By now you will have received confirmation of your acceptance for Communication Beyond Boundaries, the 69th annual ICA conference to be held in Washington, DC from Friday 24 May to Tuesday 29 May. The ICA received 4,676 individual submissions, and 378 panel submissions, and there was a 39.6% acceptance rate for 2019. If your paper or panel proposal was accepted, we look forward to seeing you. If your paper or panel proposal was not accepted and you will not be coming to Washington, thank you for your work, and we hope to see you again at an ICA event soon.
There are a very exciting range of preconferences and postconferences taking place this year, across a very diverse range of fields. If you are registered to attend one of these events, be sure to check if it is being held at the Washington Hilton or at an off-site location, such as one of the university campuses. Note also that the details of these events are managed by the event organizers, rather than the ICA Office.
There will be a fantastic event on Saturday night (25 May) to celebrate the music and culture of Washington DC. Through the Urban Issues Planning Committee, there will be a night of local music and discussion with musician activists at Bossa, a very well-known music, art and entertainment spot that is a 10-minute walk from the conference hotel, in the Adams Morgan District. ICA luminaries may even do some jamming. Thanks very much to Nikki Usher (George Washington U) and Aram Sinnreich (American U) for getting this event together. If you are a musician and are planning to attend, please contact Nikki or Aram about being part of a jam session.

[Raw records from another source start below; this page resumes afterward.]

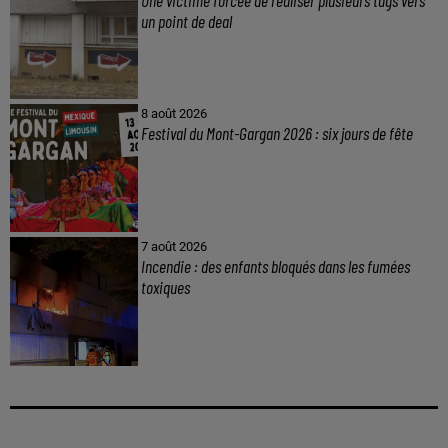
un point de deal
8 août 2026
Festival du Mont-Gargan 2026 : six jours de fête
7 août 2026
Incendie : des enfants bloqués dans les fumées
toxiques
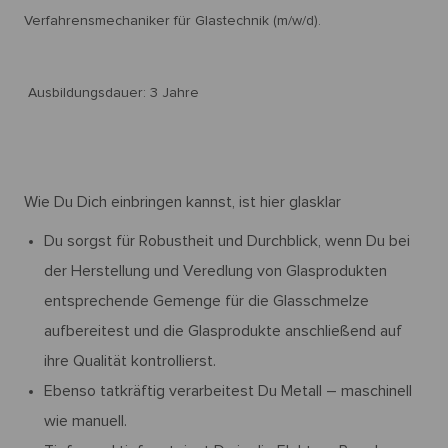
Verfahrensmechaniker für Glastechnik (m/w/d).
Ausbildungsdauer: 3 Jahre
Wie Du Dich einbringen kannst, ist hier glasklar
Du sorgst für Robustheit und Durchblick, wenn Du bei
der Herstellung und Veredlung von Glasprodukten
entsprechende Gemenge für die Glasschmelze
aufbereitest und die Glasprodukte anschließend auf
ihre Qualität kontrollierst.
Ebenso tatkräftig verarbeitest Du Metall – maschinell
wie manuell.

In going with live music at an off-site venue, rather than the more convention format of a panel discussion, the aim has been not only to make it a fun night, but to foreground the importance of music in the city’s politics. Nikki Usher spoke eloquently about this in our email discussions about the event:
Urban communication in Washington is traditionally overshadowed by the oppressive power the federal government has over our lives (Hamilton made a devil's bargain for the people who would actually live here). There is little news coverage that reflects the true breadth of the DC community (take a look at the Post's local coverage or the anemic state of our wonderful but weak alt-weekly). As such, activism and communication about issues that matter to DC residents often takes up more organic and indy forms, with music being a primary way historically and at present that DC's culture and DC's residents needs have been communicated … This is a pretty decent historical explanation of how music becomes an expression of the city's culture via the birth of GoGo music (http://americanhistory.si.edu/blog/go-go-washington-dc). DC institutions enabled the underlying talent and the networks of people enabled the growth of the music. DC punk represented the only reaction possible to Reagan (granted that may be overstated), and if there is one actual way that the diversity of voices in the city gets articulated in any meaningful way in the city, it is through music.